Logan Insurance Rule Raised: Required coverage goes to 1.5M from 250K

Posted on June 6, 2003 by LCT Staff - Also by this author - About the author

BOSTON — To bring themselves in compliance with federal regulations, officials at Boston’s Logan Airport have been raising vehicle insurance minimums for livery companies serving clients there.

Liability requirements rose from $250,000 to $1 million per car in January 2003 and are set to reach the national standard of $1.5 million in October of this year.

Fearful that these insurance hikes could prove fatal to a significant portion of its membership, the New England Livery Association was calling for relief from insurance companies and has contacted governmental agencies.

Jim Cotter, NELA board member and owner of Suburban Livery in Wakefield, Mass., noted that the new requirements would particularly affect smaller operators, who are not eligible for fleet rates because they run less than five vehicles.

With only a handful of insurance carriers now providing livery insurance in New England, many operators may not even be able to get insurance, he added.

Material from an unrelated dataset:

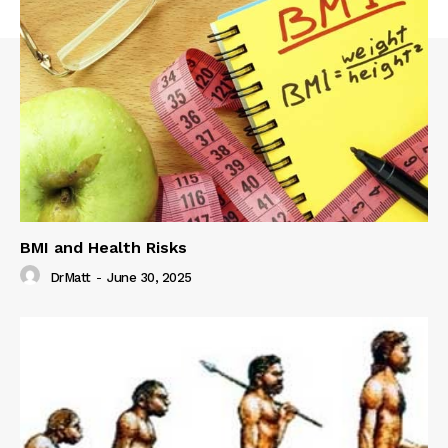
BMI and Health Risks
DrMatt
-
June 30, 2025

Insurance companies have historically only written smaller companies at lower limits (from $250,000 to $500,000), due to perceived risks and past accident data. The larger limits are scaring off insurance carriers and forcing operators into the involuntary market pool. Cotter noted that his own insurance costs would double if he was forced to use involuntary pool coverage.

Cotter credited NELA president Larry White and insurance specialist/past-president Larry Wilwerth with holding the involuntary pool to a 75% increase over the last two years, as opposed to a proposed increase of 225%.

Even so, shifting to the involuntary pool could be crippling for many operators.

If that’s not enough to deal with, Massachusetts operators may be facing a potential excise tax increase on limousine sales. The plan is to link the tax to bluebook resale values, which could cause the cost to triple for operators, making fleet rotation much more expensive.

NELA officials said they were voicing their opposition to decision makers and were consulting specialists on tax issues.